Pennsylvania Firefighters Rescue 4-Year-Old Girl From Burning House

Feb. 5, 2003
Fire Capt. Frank McHenry methodically swept his left arm across the floor in the darkened, smoke-filled room, searching for the 4-year-old girl he hoped was there.
WILKES-BARRE - Fire Capt. Frank McHenry methodically swept his left arm across the floor in the darkened, smoke-filled room, searching for the 4-year-old girl he hoped was there.

Within seconds, he felt her torso.

She wasn't breathing.

The firefighter lifted the limp body of Hailey Jordan Taylor to a small second-floor window opening.
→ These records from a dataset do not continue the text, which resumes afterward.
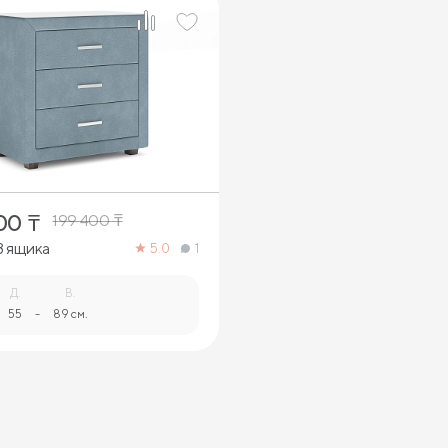
00
₸
199 400
₸
3 ящика
5.0
1
Д.
В.
55
-
89 см.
Fire Chief Jay Delaney tucked her soot-covered body under his arm and carried her down the ladder to emergency medical technician Angela Patla.

"I thought it was grim," said Patla, who turned Hailey onto her back. But there was hope as she ran with Hailey to the ambulance. "She was taking gasping breaths."

On Tuesday night, Hailey was recovering in the pediatric intensive care unit at Children's Hospital of Philadelphia.

About 12:30 p.m. Hailey had been watching Shrek, a favorite DVD, at the home she shares with her mother and grandmother at 21 Espy St., when the entertainment center caught fire.

Her grandmother, Alda Shilkoski, smelled smoke and went downstairs.

The television cord, worn thin, had sparked and set the bottom of the entertainment center on fire, said fire inspector Capt. Bill Sharksnas. When the fire started, "(Hailey) was six or seven feet from the front door."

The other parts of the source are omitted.